The reason the motor and fan cage couldn’t be fitted onto the housing was the base plate fouled on the engine frame. It was necessary to detach the fan cage from the motor by undoing the clamping grub screw. This allowed the cage to be fed up into the housing and then reconnected to the motor once the motor was clear of the engine frame.
The fan just had to be re-attached ever so slightly nearer the motor to cure the fouling problem found during the initial shakedown tests.
Alternator testing
The electrical component that I’d been putting off testing was the re-wired alternator. The modifications to the alternator were more far reaching than any of the other electrical work and so there was more scope for things to go wrong. Once all the other electrical issues had been resolved, I fitted the alternator belt and prepared to start the engine. Would it work or would it blow any of the other components?

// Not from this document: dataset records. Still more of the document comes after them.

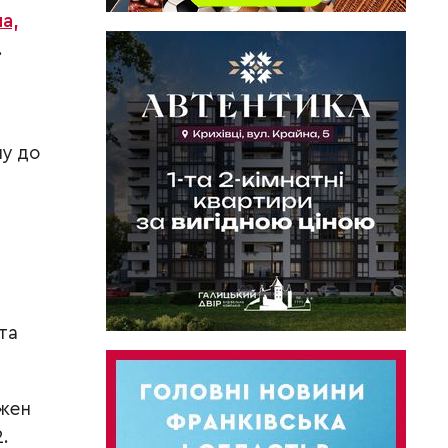
а,
.
ну до
та
ожен
.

Unfortunately I didn’t have a suitable ammeter to measure the theoretical maximum output of approx 60 Amps and so my testing was limited to measuring the voltage at the battery terminals with a multi-meter:
- With the engine off, the terminal voltage should be approx 12.7v
- When running at idle, the alternator should raise the terminal voltage to around 13.9v-14.3v
- The terminal voltage should reach between 14.3-14.6v running at 2500 rpm
In theory if the alternator output drops from the last two levels then it points to the failure of one or more of the rectifying diodes. If it rises above 14.8v, then the 4TR voltage regulator unit is not limiting the maximum voltage and needs to be replaced to avoid overcharging the battery. However I also have to consider that any lack of output could also be due to the additional diodes introduced to self-energise the field winding.
It was a welcome anti-climax that the initial test appeared to be successful. Although I’ll need to do further checks to ensure it’s charging when the car is run for a longer period.